▶ Input
================================
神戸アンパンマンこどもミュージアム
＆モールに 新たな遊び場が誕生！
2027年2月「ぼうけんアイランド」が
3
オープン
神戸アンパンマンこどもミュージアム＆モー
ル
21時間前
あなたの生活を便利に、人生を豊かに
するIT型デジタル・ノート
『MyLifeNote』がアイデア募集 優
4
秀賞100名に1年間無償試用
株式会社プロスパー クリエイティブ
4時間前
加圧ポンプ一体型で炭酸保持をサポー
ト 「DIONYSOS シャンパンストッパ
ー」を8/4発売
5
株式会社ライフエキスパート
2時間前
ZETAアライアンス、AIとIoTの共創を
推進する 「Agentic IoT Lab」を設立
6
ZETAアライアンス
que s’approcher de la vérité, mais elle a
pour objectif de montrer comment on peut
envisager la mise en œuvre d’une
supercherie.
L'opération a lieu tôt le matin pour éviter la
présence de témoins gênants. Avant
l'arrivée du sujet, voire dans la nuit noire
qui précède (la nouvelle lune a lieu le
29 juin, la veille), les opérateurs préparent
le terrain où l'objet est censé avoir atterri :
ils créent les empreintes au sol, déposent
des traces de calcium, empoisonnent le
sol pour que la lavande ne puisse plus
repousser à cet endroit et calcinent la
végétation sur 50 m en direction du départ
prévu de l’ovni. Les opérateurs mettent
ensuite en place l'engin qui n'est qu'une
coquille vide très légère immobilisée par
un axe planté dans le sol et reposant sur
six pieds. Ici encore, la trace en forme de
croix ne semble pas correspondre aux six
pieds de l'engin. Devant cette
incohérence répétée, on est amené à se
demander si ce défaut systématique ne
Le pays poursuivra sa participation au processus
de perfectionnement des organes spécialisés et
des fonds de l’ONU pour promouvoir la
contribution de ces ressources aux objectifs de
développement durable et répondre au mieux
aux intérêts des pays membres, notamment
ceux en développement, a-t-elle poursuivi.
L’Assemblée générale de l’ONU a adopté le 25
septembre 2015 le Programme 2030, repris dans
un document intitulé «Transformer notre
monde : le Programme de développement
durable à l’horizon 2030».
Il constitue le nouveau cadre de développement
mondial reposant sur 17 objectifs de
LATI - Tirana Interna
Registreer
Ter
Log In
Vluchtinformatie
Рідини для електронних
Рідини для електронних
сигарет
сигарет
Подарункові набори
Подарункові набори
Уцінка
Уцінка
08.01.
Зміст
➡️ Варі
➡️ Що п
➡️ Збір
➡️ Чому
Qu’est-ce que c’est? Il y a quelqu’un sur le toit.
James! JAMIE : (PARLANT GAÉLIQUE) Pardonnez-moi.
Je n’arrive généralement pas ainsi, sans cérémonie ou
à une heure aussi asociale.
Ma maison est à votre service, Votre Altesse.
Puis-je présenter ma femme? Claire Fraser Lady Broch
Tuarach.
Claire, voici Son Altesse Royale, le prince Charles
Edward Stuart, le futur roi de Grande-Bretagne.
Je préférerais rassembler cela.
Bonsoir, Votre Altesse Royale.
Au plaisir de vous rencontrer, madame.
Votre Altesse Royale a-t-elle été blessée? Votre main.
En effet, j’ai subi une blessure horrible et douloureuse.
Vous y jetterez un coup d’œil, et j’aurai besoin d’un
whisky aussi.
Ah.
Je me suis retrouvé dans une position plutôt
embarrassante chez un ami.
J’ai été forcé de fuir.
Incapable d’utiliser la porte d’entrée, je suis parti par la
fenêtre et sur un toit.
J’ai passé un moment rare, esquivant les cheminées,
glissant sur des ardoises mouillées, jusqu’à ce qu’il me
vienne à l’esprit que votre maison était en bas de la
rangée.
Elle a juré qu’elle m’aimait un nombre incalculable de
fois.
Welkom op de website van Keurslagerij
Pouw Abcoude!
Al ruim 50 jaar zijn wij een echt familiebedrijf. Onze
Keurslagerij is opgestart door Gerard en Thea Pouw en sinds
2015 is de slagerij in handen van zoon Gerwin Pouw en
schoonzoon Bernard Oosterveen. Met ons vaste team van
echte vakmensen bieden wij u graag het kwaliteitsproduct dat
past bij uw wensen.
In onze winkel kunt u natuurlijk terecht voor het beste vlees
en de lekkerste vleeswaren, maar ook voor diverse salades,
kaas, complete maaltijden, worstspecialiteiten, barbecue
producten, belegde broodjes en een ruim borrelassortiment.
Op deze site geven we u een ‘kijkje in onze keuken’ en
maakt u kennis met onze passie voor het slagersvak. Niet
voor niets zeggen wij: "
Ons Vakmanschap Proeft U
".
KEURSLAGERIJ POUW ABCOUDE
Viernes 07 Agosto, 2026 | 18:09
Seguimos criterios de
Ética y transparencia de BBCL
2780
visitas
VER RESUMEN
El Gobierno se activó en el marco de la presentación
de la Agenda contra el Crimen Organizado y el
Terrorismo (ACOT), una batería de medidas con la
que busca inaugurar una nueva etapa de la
================================
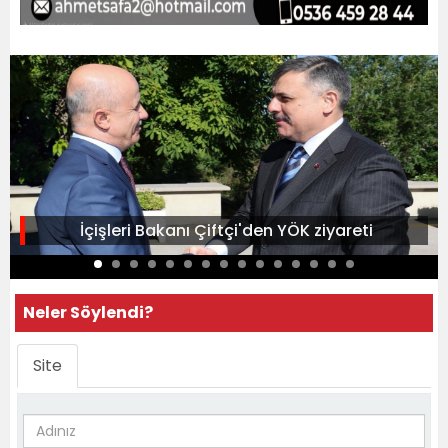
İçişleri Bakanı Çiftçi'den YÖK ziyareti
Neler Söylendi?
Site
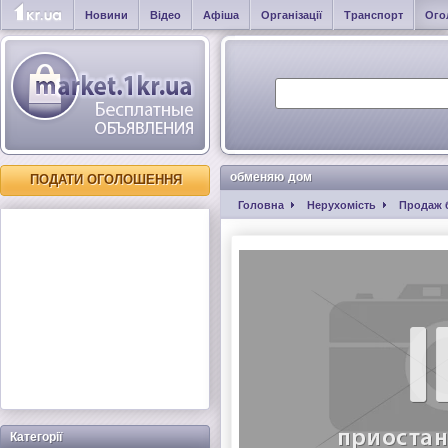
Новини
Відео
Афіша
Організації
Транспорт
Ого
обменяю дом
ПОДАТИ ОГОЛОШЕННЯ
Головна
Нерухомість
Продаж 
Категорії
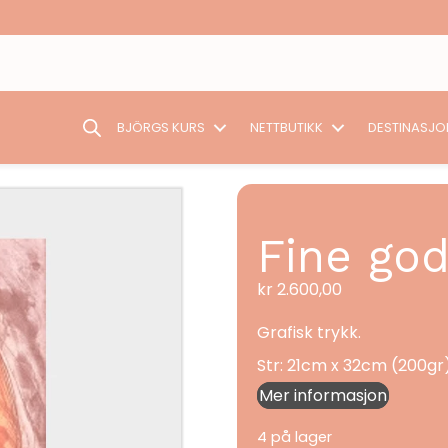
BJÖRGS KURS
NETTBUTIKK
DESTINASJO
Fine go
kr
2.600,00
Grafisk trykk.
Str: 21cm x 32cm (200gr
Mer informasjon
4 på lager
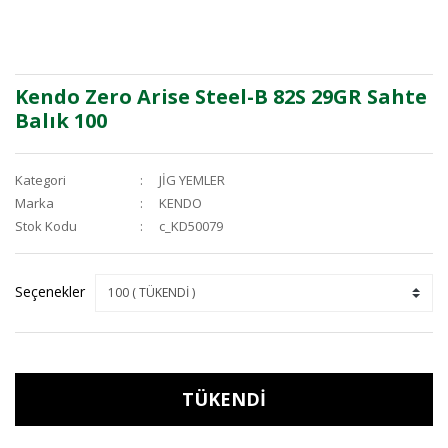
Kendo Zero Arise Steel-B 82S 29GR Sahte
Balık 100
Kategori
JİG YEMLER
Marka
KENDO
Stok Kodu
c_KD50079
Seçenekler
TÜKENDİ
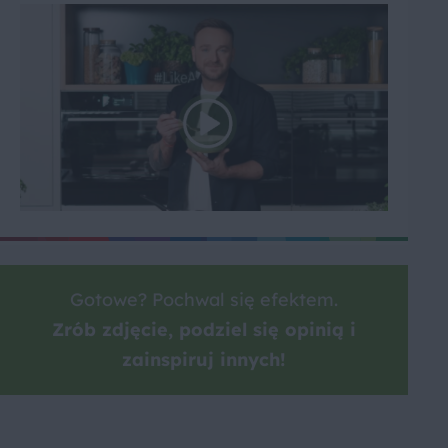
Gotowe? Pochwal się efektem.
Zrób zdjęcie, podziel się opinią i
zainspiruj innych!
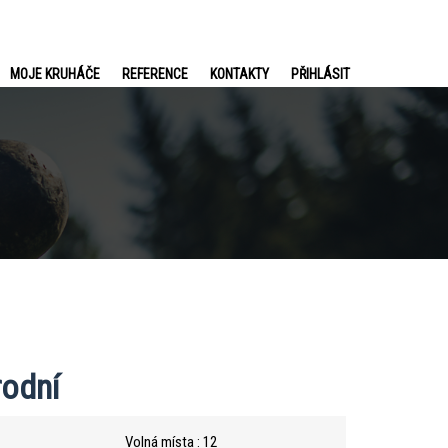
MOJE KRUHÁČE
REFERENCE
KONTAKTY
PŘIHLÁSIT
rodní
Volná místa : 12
================================
From the records above, pull out every line containing the word "Programme".

septembre 2015 le Programme 2030, repris dans
monde : le Programme de développement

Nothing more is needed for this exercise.